Por radicalizar heterodoxias na política econômica adotada no governo do marido, Néstor, Cristina isola ainda mais o país no mundo. Ao não conseguir - ou não querer - encontrar uma saída negociada com credores caloteados remanescentes da moratória de 2001/2002, a presidente mantém a Argentina como pária no sistema financeiro globalizado. Soma a isso intervenções descabidas no mundo dos negócios. E, assim, afasta investidores, internos e, principalmente, externos. Um dos exemplos mais estrondosos da forma delirante com que a Casa Rosada kirchnerista governa é a intervenção feita, ainda no governo Néstor, no Idec, responsável pelo cálculo oficial da inflação, para maquiar os índices e deixá-los abaixo dos 10% ao ano - enquanto cálculos de firmas de consultoria privadas apontam para mais que o dobro disso.

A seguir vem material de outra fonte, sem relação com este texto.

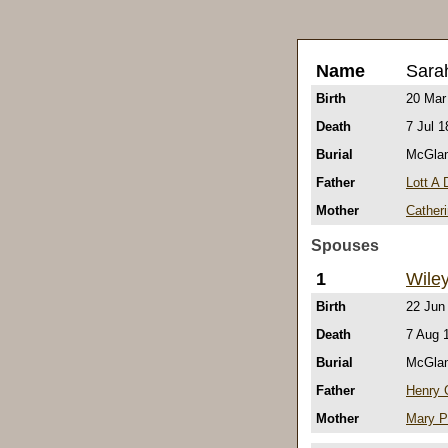
Name
Sara
Birth
20 Mar
Death
7 Jul 1
Burial
McGlam
Father
Lott A
Mother
Cather
Spouses
1
Wile
Birth
22 Jun
Death
7 Aug 
Burial
McGlam
Father
Henry
Mother
Mary P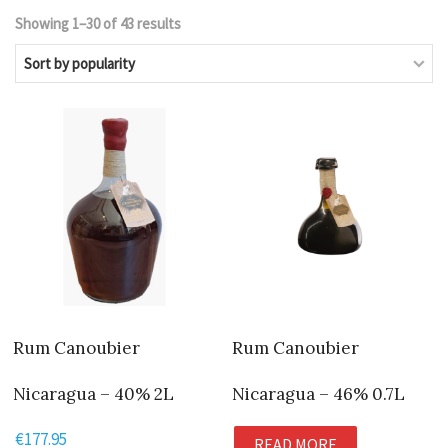
Showing 1–30 of 43 results
Sorted
by
popularity
Rum Canoubier
Rum Canoubier
Nicaragua – 40% 2L
Nicaragua – 46% 0.7L
€
177.95
READ MORE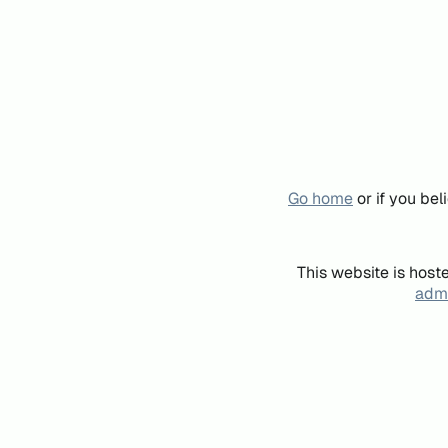
Go home
or if you be
This website is host
admi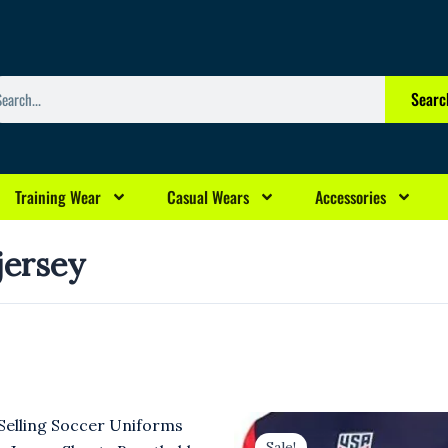
arch
Searc
Training Wear
Casual Wears
Accessories
 jersey
rrent
Original
Current
ice
price
price
Sale!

Mesmo com um alerta do FMI de que poderá punir o país devido à absoluta falta de confiança nos indicadores oficiais, Cristina Kirchner insiste e até permite a Guilhermo Moreno, secretário de Comércio Exterior, braço direito para intervenções autoritárias - inclusive contra a liberdade de imprensa -, processar esses consultores, a fim de que parem de divulgar os levantamentos independentes da inflação. Não satisfeitos em adulterar o termômetro oficial, querem quebrar os privados, algo típico de uma "republiqueta de banana". Não surpreende que a Argentina passe por uma crise cambial. E para combatê-la o governo de Cristina se torna cada vez mais protecionista. Com isso, rasga acordos do Mercosul. Como o Brasil é forte exportador para o país vizinho, paga alto preço neste fechamento de portas ao comércio. De janeiro a setembro, as exportações para a Argentina caíram de US$ 16,8 bilhões, em 2011, para US$ 13,4 bilhões, este ano. Entenda-se que, sem qualquer reação visível do Itamaraty, o Brasil cede bilhões de dólares para reduzir a crise argentina de falta de divisas. O resultado é que exportadores brasileiros pagam o preço. Talvez quando o protecionismo de Cristina gerar desemprego no lado de cá da fronteira a magnânima diplomacia do governo Dilma dê algum sinal de vida na defesa de interesses nacionais.
Os aliados de Cristina K. em Brasília não admitem, mas o que era uma solução no Cone Sul passou a ser um problema.